Using the listing below, set down exactly the lines starting at the line that contains "Ghidul orașului" and ending at the line that contains "durchgeführt.", both included, and no others.

■ **AVAILABLE RECORDS**:
+++

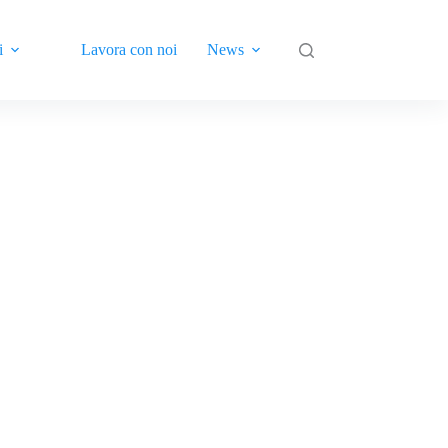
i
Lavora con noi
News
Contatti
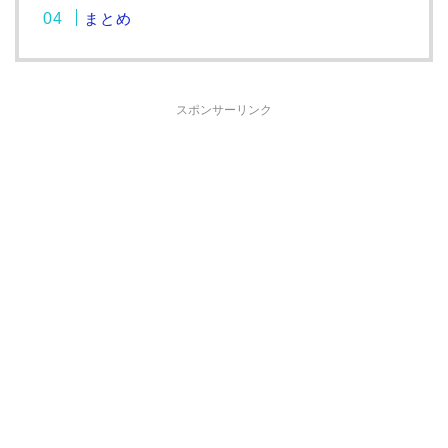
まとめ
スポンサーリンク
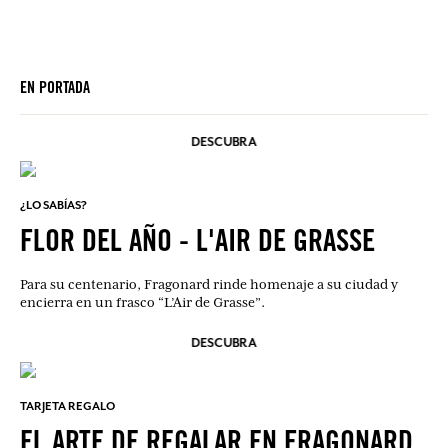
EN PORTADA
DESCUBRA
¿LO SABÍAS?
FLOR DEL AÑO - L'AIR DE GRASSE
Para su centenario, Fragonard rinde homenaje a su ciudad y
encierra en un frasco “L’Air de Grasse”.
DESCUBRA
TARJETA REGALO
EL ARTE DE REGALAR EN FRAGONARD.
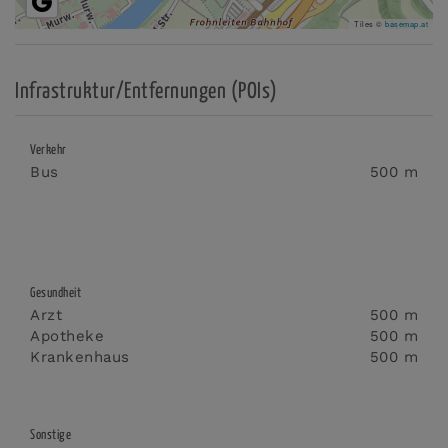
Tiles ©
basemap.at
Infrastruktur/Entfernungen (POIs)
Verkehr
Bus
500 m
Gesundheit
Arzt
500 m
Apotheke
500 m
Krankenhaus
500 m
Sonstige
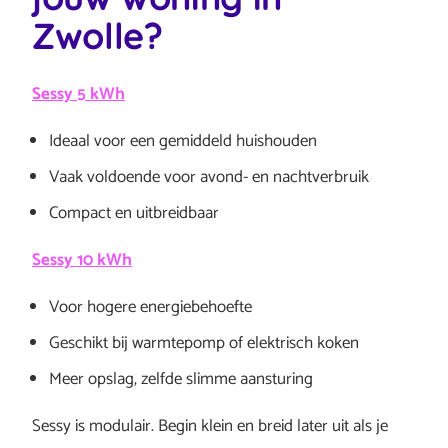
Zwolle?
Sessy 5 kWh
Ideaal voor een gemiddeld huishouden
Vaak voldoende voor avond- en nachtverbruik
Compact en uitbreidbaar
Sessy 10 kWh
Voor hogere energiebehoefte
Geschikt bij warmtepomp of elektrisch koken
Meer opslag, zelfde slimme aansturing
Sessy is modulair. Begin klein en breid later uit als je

+++

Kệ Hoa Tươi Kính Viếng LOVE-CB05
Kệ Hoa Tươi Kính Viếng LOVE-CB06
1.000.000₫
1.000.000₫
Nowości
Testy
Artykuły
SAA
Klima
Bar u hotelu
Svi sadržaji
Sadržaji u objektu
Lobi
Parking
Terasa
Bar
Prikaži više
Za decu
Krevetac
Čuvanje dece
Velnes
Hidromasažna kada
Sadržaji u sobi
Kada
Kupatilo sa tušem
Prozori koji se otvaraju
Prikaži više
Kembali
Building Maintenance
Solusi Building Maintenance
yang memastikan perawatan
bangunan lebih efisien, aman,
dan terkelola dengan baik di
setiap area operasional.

+++

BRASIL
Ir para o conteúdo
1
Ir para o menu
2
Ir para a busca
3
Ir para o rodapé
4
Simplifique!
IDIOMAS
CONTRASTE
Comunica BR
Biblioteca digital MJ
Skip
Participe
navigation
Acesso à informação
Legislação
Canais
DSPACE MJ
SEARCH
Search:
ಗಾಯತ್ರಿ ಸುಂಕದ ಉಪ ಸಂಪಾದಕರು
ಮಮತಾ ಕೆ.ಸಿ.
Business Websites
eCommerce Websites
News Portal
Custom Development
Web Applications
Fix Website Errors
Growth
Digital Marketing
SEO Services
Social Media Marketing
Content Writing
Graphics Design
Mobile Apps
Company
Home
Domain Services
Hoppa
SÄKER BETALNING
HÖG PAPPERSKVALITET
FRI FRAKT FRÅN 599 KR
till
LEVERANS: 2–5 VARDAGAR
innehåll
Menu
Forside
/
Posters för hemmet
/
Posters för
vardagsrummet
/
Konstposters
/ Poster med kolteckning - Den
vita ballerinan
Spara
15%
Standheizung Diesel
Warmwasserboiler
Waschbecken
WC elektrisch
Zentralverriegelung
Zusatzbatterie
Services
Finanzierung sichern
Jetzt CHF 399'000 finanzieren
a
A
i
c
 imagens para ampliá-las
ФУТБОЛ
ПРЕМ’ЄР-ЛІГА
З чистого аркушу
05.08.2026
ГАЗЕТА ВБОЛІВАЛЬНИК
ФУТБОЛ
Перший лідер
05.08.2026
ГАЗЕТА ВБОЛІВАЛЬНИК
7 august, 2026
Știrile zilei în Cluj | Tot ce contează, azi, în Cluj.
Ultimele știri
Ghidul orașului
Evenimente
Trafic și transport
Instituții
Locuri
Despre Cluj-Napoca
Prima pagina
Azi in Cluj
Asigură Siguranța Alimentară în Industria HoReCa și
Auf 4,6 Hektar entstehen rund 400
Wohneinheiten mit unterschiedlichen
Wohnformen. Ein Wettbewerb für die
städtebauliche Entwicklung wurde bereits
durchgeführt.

+++

■ **ANSWER AREA**:
Ghidul orașului
Evenimente
Trafic și transport
Instituții
Locuri
Despre Cluj-Napoca
Prima pagina
Azi in Cluj
Asigură Siguranța Alimentară în Industria HoReCa și
Auf 4,6 Hektar entstehen rund 400
Wohneinheiten mit unterschiedlichen
Wohnformen. Ein Wettbewerb für die
städtebauliche Entwicklung wurde bereits
durchgeführt.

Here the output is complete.